Notice the three left tabs: Visit, Donate, Volunteer. The web site has been redesigned to highlight the fact that these three concepts are the pillars that together support a vibrant and successful museum.
Visit—Visitation is the whole reason for our existence as a New York State chartered non-profit educational organization. We already attract people from far and wide to take the ride, admire the international trolley collection and see related exhibits in the Visitors Center. However it is a continuous process to improve the visitor experience to make it more relatable, more educational and more fun for all ages!
Donate—Donations, or fund raising in general, takes many forms including memberships, general donations, business support, bequests, endowments and fund raising events. The museum continually seeks new funding sources in order to improve its educational value. Reliable funding is needed for restoration, maintenance, exhibit development, training, electrification or any expansion or improvements to the museum.
Volunteer—Volunteers make the museum go 'round, keep the doors open and the operation running.

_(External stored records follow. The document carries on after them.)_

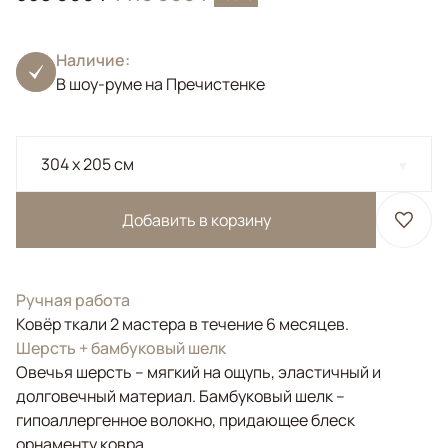
Наличие:
В шоу-руме на Пречистенке
304 x 205 см
Добавить в корзину
Ручная работа
Ковёр ткали 2 мастера в течение 6 месяцев.
Шерсть + бамбуковый шелк
Овечья шерсть – мягкий на ощупь, эластичный и
долговечный материал. Бамбуковый шелк –
гипоаллергенное волокно, придающее блеск
орнаменту ковра.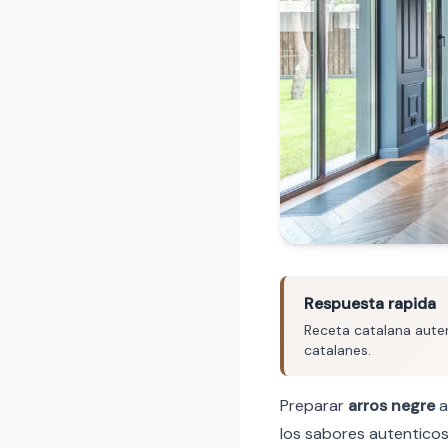
Respuesta rapida
Receta catalana auten
catalanes.
Preparar
arros negre
a
los sabores autenticos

The museum was founded in 1955 by volunteers, moved from Brooklyn to Kingston in 1983 by volunteers, and since operated for over 30 Summers by volunteers. Sure, we've had the occasional part-time employee as funding permitted and wish to hire again. But one thing that will never change is the need for a steady influx of new volunteers with a variety of skills, backgrounds and interests to keep the organization vital and growing.
The Trolley Museum of New York (TMNY) has been in downtown Kingston on the Rondout Waterfront since 1983.
TMNY became an established attraction on East Strand just as the area started its rise as a popular tourist destination and evening dining hot spot.
Now the Trolley Museum is a top
thing to do for all visitors to the vital Kingston Waterfront!
TMNY is a New York State chartered non-profit educational organization that was founded in Brooklyn in 1955. The museum offers a ride for the public and through exhibits and educational programs shares the rich history of rail transportation and the role it played in the Hudson Valley region and elsewhere.
In addition to static displays of trolley and subway cars from the United States and Europe, an excursion ride runs 1½ miles from the foot of Broadway in Downtown Kingston to picnic grounds on the shore of the Hudson River at Kingston Point. Picnic tables are available at each of the the three main stops on the trolley line: T. R. Gallo Memorial Park (Downtown at Rondout Creek), Kingston Point Park and the museum itself.
The museum is located on the original site of the Ulster and Delaware Railroad yards at Milepost 1. The museum building is on the foundation of the engine house that existed before 1900. The upper level includes a Visitors Center featuring seasonal and permanent displays, a video viewing area and large windows overlooking the restoration shop. Visitors can see up to eight trolley cars being housed and restored below.
The Trolley Museum of New York is a member of the Association of Tourist Railways and Railway Museums and American Association of Museums.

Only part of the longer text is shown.